How to Reconstitute Your Grandmother by Barbara Krasner

How to Reconstitute Your Grandmother

Set out your biggest soup pot. Preferably one you inherited.
Line the pot with photographs of your grandmother throughout her life.
Add a carton of chicken broth. A parsnip, dill, celery, and carrot.
Add the wick from a Yahrzeit candle and your father’s ripped lapel from her funeral.
Fold in stories, including the rumors, the insults she gave and received.
Sprinkle with salt for the hard times.
Only a pinch of sugar for the good times, because things could always be worse.
Bring to a boil. Cover and simmer overnight.
Skim the fat from the top and let cool. Pour into ice cube trays and freeze.
Serve up Grandma anytime.

*

Barbara Krasner is a New Jersey-based poet of ten collections, including the ekphrastic Poems of the Winter Palace (Bottlecap Press, 2025), The Night Watch (Kelsay Books, 2025), Insomnia: Poems after Lee Krasner (Dancing Girl Press, 2026), and the forthcoming The Wanderers (Shanti Arts, 2026), and Memory Collector (Kelsay Books, 2027).
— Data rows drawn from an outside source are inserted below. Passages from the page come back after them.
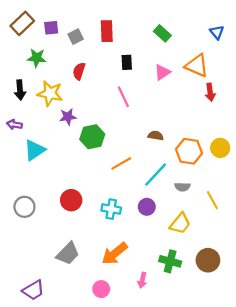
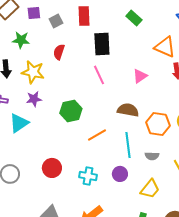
black rectangle: (127, 62) -> (102, 44), size x1.6
pink triangle: (162, 72) -> (140, 76), moved
purple star: (68, 117) -> (34, 99), moved
brown semicircle: (156, 136) -> (128, 110), size x1.5
cyan line: (156, 175) -> (128, 145), turned -50

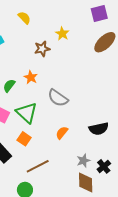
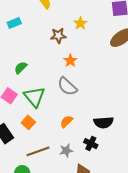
orange star: (31, 77) -> (70, 61), moved
gray star: (83, 161) -> (66, 151), moved
black cross: (104, 166) -> (91, 144), moved, turned -32

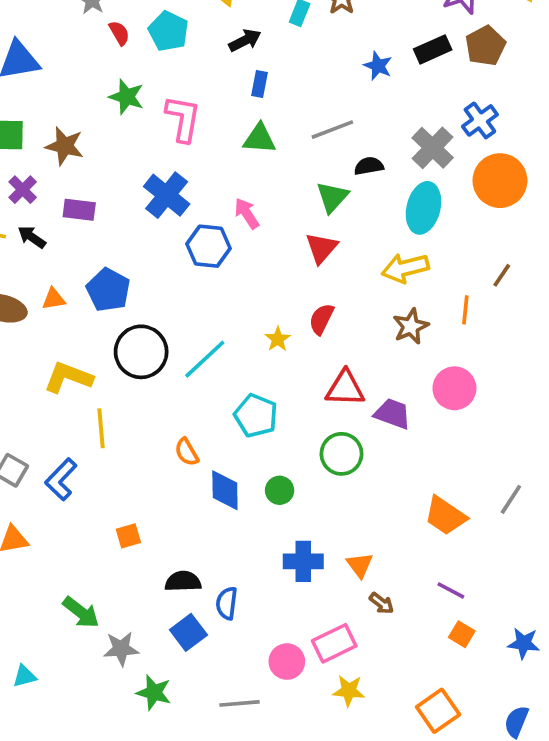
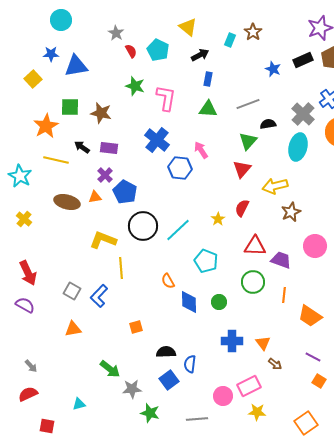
purple cross: (23, 190) -> (105, 175), moved
black arrow: (32, 237) -> (82, 147), moved
yellow arrow: (405, 268) -> (275, 186), moved
orange line: (465, 310) -> (284, 295), moved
Inheritance by Laura Denny

Inheritance

Sometimes my father
was a slapdash carnival,
mercurial, dangerous,
and still my house of mirrors.

He was the thing built up
and then torn down,
reinventing himself
time after time.

He thought I would be
the second coming.
But when I was born a girl
my mother finally realized
he needed to be hospitalized.

I kept my father’s blanket
folded in a closet
and rarely spoke of it.
Would it soothe me
to put my apocalypse
of the heart into words?

Not an ending
but an unveiling
of something that was always
waiting inside me, the thing
I was most afraid of
because it runs in the dark hollows
of my blood where I keep my secrets.
The thing that made me crumble
as it unfolded over my son.

*

Laura Denny is a retired kindergarten teacher who lives in the Santa Cruz Mountains of California. She is a docent for Henry Cowell Redwoods State Park. She loves to hike and forest bathe in the Redwoods near her home. Her poetry has appeared in Pictura Journal, Sunlight Press, Remington Review, Last Leaves Magazine, Orchards Review, Amethyst Review, and Macrame Literary Journal.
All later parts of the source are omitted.